While working on Agentic Cheat Sheet effort with the team I realized we don't have a standardized framework for Cheat Sheets. So I analyzed all the Cheat Sheets and came up with a framework.
What is the objective of the Cheat Sheet?
Create a standardized framework for all Cheat Sheets.
I have the framework in google doc for reference.
Github reference.
I'd like to get this on the homepage of the project or somewhere else prominent.
Any suggestions @szh @mackowski :)
I like the idea ❤️ Thanks, @packtman, for raising this issue!
I’m not a fan of several points in the current reference. Some of them are very good, but not all. It would need a careful review before we can push it.
It also looks to me like most of it might have been created by an LLM (or at least I got a very similar output using GPT). This is not a problem, but if that’s the case, please share the prompt and model used. That way, we can improve the prompt before making “human” adjustments to the text. It would also increase transparency for our community.

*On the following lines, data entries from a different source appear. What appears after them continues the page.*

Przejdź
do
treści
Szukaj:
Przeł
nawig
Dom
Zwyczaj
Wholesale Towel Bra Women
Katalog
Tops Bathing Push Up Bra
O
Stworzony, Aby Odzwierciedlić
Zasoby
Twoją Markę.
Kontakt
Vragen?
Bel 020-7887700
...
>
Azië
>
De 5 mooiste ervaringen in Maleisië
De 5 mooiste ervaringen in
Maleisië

I believe all of the existing cheatsheets were added to a LLM to see what is common about them to make this guide. Pretty solid content for a 2025 LLM! :)

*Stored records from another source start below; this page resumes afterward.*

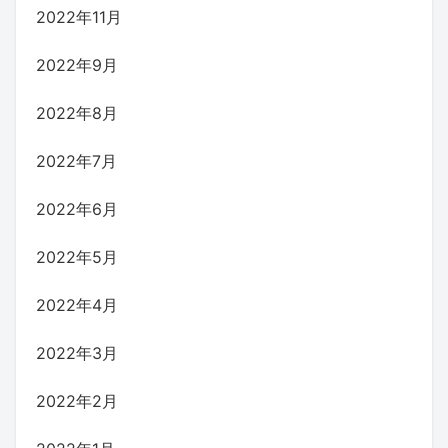
2022年11月
2022年9月
2022年8月
2022年7月
2022年6月
2022年5月
2022年4月
2022年3月
2022年2月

Exactly, I downloaded all the cheat sheets and then ran an analysis using cursor to look for consistent/common patterns across all cheat sheets. Here's the slack reference where I made a post about it https://owasp.slack.com/archives/C073YNUQG/p1754333808933989
If you would like more info/breakdown on how this was done more than happy to share all the details.
I spent one week on ensuring the content looks good and it's not hallucinated data/output. It should be peer reviewed for sure to look for any gaps. Thus, I have the Google doc for reference and can open it up for comments. If I were to do this manually, it would have taken me months so AI is really helpful in this context.

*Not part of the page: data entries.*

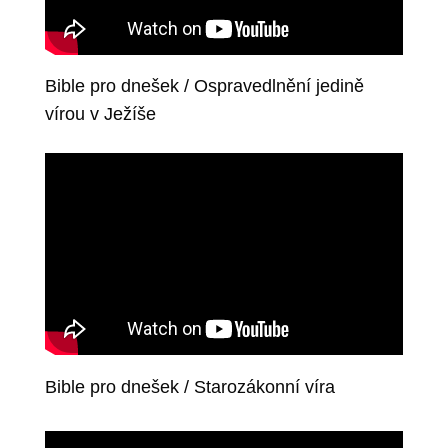
Bible pro dnešek / Ospravedlnění jedině
vírou v Ježíše
Bible pro dnešek / Starozákonní víra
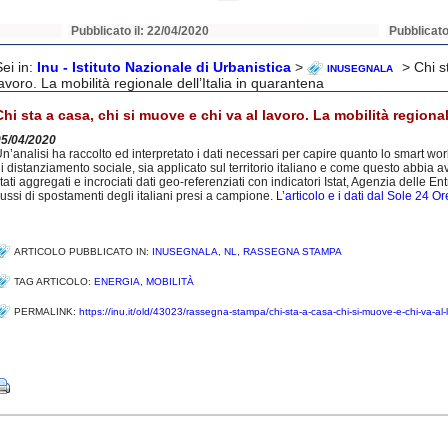
Pubblicato il: 22/04/2020
Pubblicato
Sei in:
Inu - Istituto Nazionale di Urbanistica
>
> Chi st
INUSEGNALA
avoro. La mobilità regionale dell’Italia in quarantena
Chi sta a casa, chi si muove e chi va al lavoro. La mobilità regional
05/04/2020
n’analisi ha raccolto ed interpretato i dati necessari per capire quanto lo smart wor
i distanziamento sociale, sia applicato sul territorio italiano e come questo abbia a
tati aggregati e incrociati dati geo-referenziati con indicatori Istat, Agenzia delle 
lussi di spostamenti degli italiani presi a campione.
L’articolo e i dati dal Sole 24 Or
ARTICOLO PUBBLICATO IN:
INUSEGNALA
,
NL
,
RASSEGNA STAMPA
TAG ARTICOLO:
ENERGIA
,
MOBILITÀ
PERMALINK:
https://inu.it/old/43023/rassegna-stampa/chi-sta-a-casa-chi-si-muove-e-chi-va-al-l
Share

Also, this idea of data analysis wasn't originally done for cheat sheets. I started with analyzing a threat modeling repo which has around 200 threat models https://owasp.slack.com/archives/C1CS3C6AF/p1753035888150399
A good start if we want to keep it absolutely simple and prescriptive will be Section 7.1 https://github.com/packtman/guideline/blob/main/cheatsheet.md#71-basic-cheat-sheet-template
I'm extremely impressed @packtman
I think PR will be better for review. I would put it in the root directory with the name GUIDELINE.md and add a references to it from README.md and CONTRIBUTING.md Probably you can even think how to change CONTRIBUTING.md :-) @jmanico @szh what do you think?
Another guide can be: how to create or improve cheatsheets using llm. It would contain basic prompt that is getting this guide + cheatsheet + verified secure content as a context. But I guess it would be a neew issue. But with such guide it will be easier to feed llm with rules about style etc.
I am very flexile here and like your suggestions @mackowski - my only goal is not to lose this and make it prominent somewhere. This is a great "first guide" for someone who wants to contribute! :)
I will start working on the PR by end of the week, bit busy with regular work this week.
FYI, the MCP cheatsheet team has started exploring their cheatsheet per template (parts of it according to the need) MCP_cheatsheet
@mackowski do you want the entire thing in the PR or just the basic template to start with?
I think the entire guide, as Jim mentioned this is very helpfull
This is a fantastic initiative @packtman - having a standardized framework will definitely make future Cheat Sheets more consistent and contributor-friendly.
I also like @mackowski’s idea of putting it in the root as GUIDELINE.md and linking it from README.md and CONTRIBUTING.md. That way, it’s visible both to new contributors and experienced maintainers.
Happy to help review the PR once you push it - especially to check for clarity and alignment with the style of existing Cheat Sheets.
Thank you everyone for the feedback, PR submitted.